/---
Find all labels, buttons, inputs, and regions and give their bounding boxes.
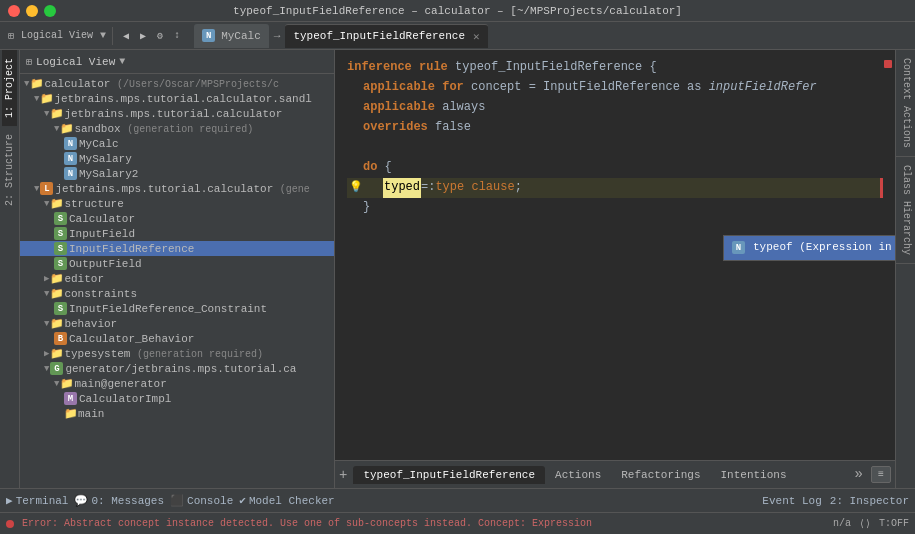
outputfield-label: OutputField <box>69 258 142 270</box>
tree-item-jb-calc[interactable]: ▼ L jetbrains.mps.tutorial.calculator (g… <box>20 181 334 196</box>
folder-icon-structure: 📁 <box>50 197 64 210</box>
id-typeof: typeof_InputFieldReference { <box>448 58 657 77</box>
mycalc-tab-label: MyCalc <box>221 30 261 42</box>
tree-item-editor[interactable]: ▶ 📁 editor <box>20 271 334 286</box>
L-badge: L <box>40 182 53 195</box>
event-log-tool[interactable]: Event Log <box>762 495 821 507</box>
id-always: always <box>435 98 485 117</box>
dropdown-arrow[interactable]: ▼ <box>100 30 106 41</box>
mycalc-badge: N <box>64 137 77 150</box>
add-tab-button[interactable]: + <box>339 467 347 483</box>
tab-main[interactable]: typeof_InputFieldReference ✕ <box>285 24 487 48</box>
console-label: Console <box>187 495 233 507</box>
bottom-tab-node[interactable]: typeof_InputFieldReference <box>353 466 545 484</box>
sidebar-dropdown-icon[interactable]: ▼ <box>119 56 125 67</box>
kw-inference: inference rule <box>347 58 448 77</box>
id-false: false <box>428 118 471 137</box>
mycalc-tree-label: MyCalc <box>79 138 119 150</box>
sidebar-item-project[interactable]: 1: Project <box>2 50 17 126</box>
sandbox-module-label: jetbrains.mps.tutorial.calculator.sandl <box>54 93 311 105</box>
tree-item-sandbox-folder[interactable]: ▼ 📁 sandbox (generation required) <box>20 121 334 136</box>
autocomplete-item-1[interactable]: N typeof (Expression in jetbrains.mps.ba… <box>724 236 895 260</box>
toolbar-nav1[interactable]: ◀ <box>119 28 133 44</box>
inputfieldref-badge: S <box>54 242 67 255</box>
tab-mycalc[interactable]: N MyCalc <box>194 24 269 48</box>
tree-item-structure[interactable]: ▼ 📁 structure <box>20 196 334 211</box>
right-tab-context-actions[interactable]: Context Actions <box>896 50 915 157</box>
tree-item-generator[interactable]: ▼ G generator/jetbrains.mps.tutorial.ca <box>20 361 334 376</box>
folder-icon-typesystem: 📁 <box>50 347 64 360</box>
folder-icon-sandbox: 📁 <box>60 122 74 135</box>
messages-tool[interactable]: 💬 0: Messages <box>74 494 164 507</box>
expand-arrow-constraints: ▼ <box>44 289 49 299</box>
tree-item-calcimpl[interactable]: M CalculatorImpl <box>20 391 334 406</box>
tree-item-calculator-s[interactable]: S Calculator <box>20 211 334 226</box>
bottom-tab-refactorings[interactable]: Refactorings <box>611 466 710 484</box>
code-line-4: overrides false <box>347 118 883 138</box>
tree-item-calc-behavior[interactable]: B Calculator_Behavior <box>20 331 334 346</box>
mysalary2-tree-label: MySalary2 <box>79 168 138 180</box>
folder-icon-calculator: 📁 <box>30 77 44 90</box>
close-button[interactable] <box>8 5 20 17</box>
folder-icon-constraints: 📁 <box>50 287 64 300</box>
folder-icon-editor: 📁 <box>50 272 64 285</box>
tree-item-constraints[interactable]: ▼ 📁 constraints <box>20 286 334 301</box>
window-controls <box>8 5 56 17</box>
expand-arrow-typesystem: ▶ <box>44 348 49 359</box>
mysalary2-badge: N <box>64 167 77 180</box>
tree-item-calc-sub[interactable]: ▼ 📁 jetbrains.mps.tutorial.calculator <box>20 106 334 121</box>
messages-icon: 💬 <box>74 494 88 507</box>
tree-item-main-gen[interactable]: ▼ 📁 main@generator <box>20 376 334 391</box>
tree-item-mysalary2[interactable]: N MySalary2 <box>20 166 334 181</box>
separator1 <box>112 27 113 45</box>
titlebar: typeof_InputFieldReference – calculator … <box>0 0 915 22</box>
tree-item-mysalary[interactable]: N MySalary <box>20 151 334 166</box>
console-tool[interactable]: ⬛ Console <box>170 494 233 507</box>
minimize-button[interactable] <box>26 5 38 17</box>
autocomplete-popup[interactable]: N typeof (Expression in jetbrains.mps.ba… <box>723 235 895 261</box>
tree-item-sandbox-module[interactable]: ▼ 📁 jetbrains.mps.tutorial.calculator.sa… <box>20 91 334 106</box>
toolbar-icon1: ⊞ <box>8 30 14 42</box>
typed-highlight: typed <box>383 178 421 197</box>
toolbar: ⊞ Logical View ▼ ◀ ▶ ⚙ ↕ N MyCalc → type… <box>0 22 915 50</box>
tree-item-behavior[interactable]: ▼ 📁 behavior <box>20 316 334 331</box>
tree-item-main[interactable]: 📁 main <box>20 406 334 421</box>
bulb-icon[interactable]: 💡 <box>349 179 363 197</box>
toolbar-sort[interactable]: ↕ <box>170 28 184 43</box>
toolbar-nav2[interactable]: ▶ <box>136 28 150 44</box>
bottom-tab-intentions[interactable]: Intentions <box>710 466 796 484</box>
bottom-tab-node-label: typeof_InputFieldReference <box>363 469 535 481</box>
toggle-label[interactable]: T:OFF <box>879 518 909 529</box>
inspector-tool[interactable]: 2: Inspector <box>830 495 909 507</box>
mysalary-badge: N <box>64 152 77 165</box>
kw-applicable2: applicable <box>363 98 435 117</box>
tree-item-inputfieldref[interactable]: S InputFieldReference <box>20 241 334 256</box>
code-line-6: do { <box>347 158 883 178</box>
maximize-button[interactable] <box>44 5 56 17</box>
more-tabs-button[interactable]: » <box>855 466 863 483</box>
generator-badge: G <box>50 362 63 375</box>
wrap-button[interactable]: ≡ <box>871 466 891 483</box>
tree-item-mycalc[interactable]: N MyCalc <box>20 136 334 151</box>
tab-arrow: → <box>271 28 284 44</box>
tree-item-inputfield[interactable]: S InputField <box>20 226 334 241</box>
model-checker-tool[interactable]: ✔ Model Checker <box>239 494 334 507</box>
tree-item-typesystem[interactable]: ▶ 📁 typesystem (generation required) <box>20 346 334 361</box>
code-editor[interactable]: inference rule typeof_InputFieldReferenc… <box>335 50 895 460</box>
logical-view-label[interactable]: Logical View <box>17 28 97 43</box>
tree-item-outputfield[interactable]: S OutputField <box>20 256 334 271</box>
toolbar-settings[interactable]: ⚙ <box>153 28 167 44</box>
id-semicolon: ; <box>515 178 522 197</box>
terminal-tool[interactable]: ▶ Terminal <box>6 494 68 507</box>
tree-item-constraint-item[interactable]: S InputFieldReference_Constraint <box>20 301 334 316</box>
bottom-tab-actions[interactable]: Actions <box>545 466 611 484</box>
expand-arrow-structure: ▼ <box>44 199 49 209</box>
right-tab-class-hierarchy[interactable]: Class Hierarchy <box>896 157 915 264</box>
autocomplete-item-text: typeof (Expression in jetbrains.mps.base… <box>753 239 895 257</box>
main-tab-label: typeof_InputFieldReference <box>293 30 465 42</box>
gutter-bulb: 💡 <box>347 179 367 197</box>
tab-close-icon[interactable]: ✕ <box>473 30 480 43</box>
tree-item-calculator[interactable]: ▼ 📁 calculator (/Users/Oscar/MPSProjects… <box>20 76 334 91</box>
sidebar-item-structure[interactable]: 2: Structure <box>2 126 17 214</box>
mycalc-tab-icon: N <box>202 29 215 42</box>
\---
[REQUIRED WORK]
Wherever a line of the entries holds the string "false", copy that line.

[TASK OUTPUT]
id-false: false <box>428 118 471 137</box>
code-line-4: overrides false <box>347 118 883 138</box>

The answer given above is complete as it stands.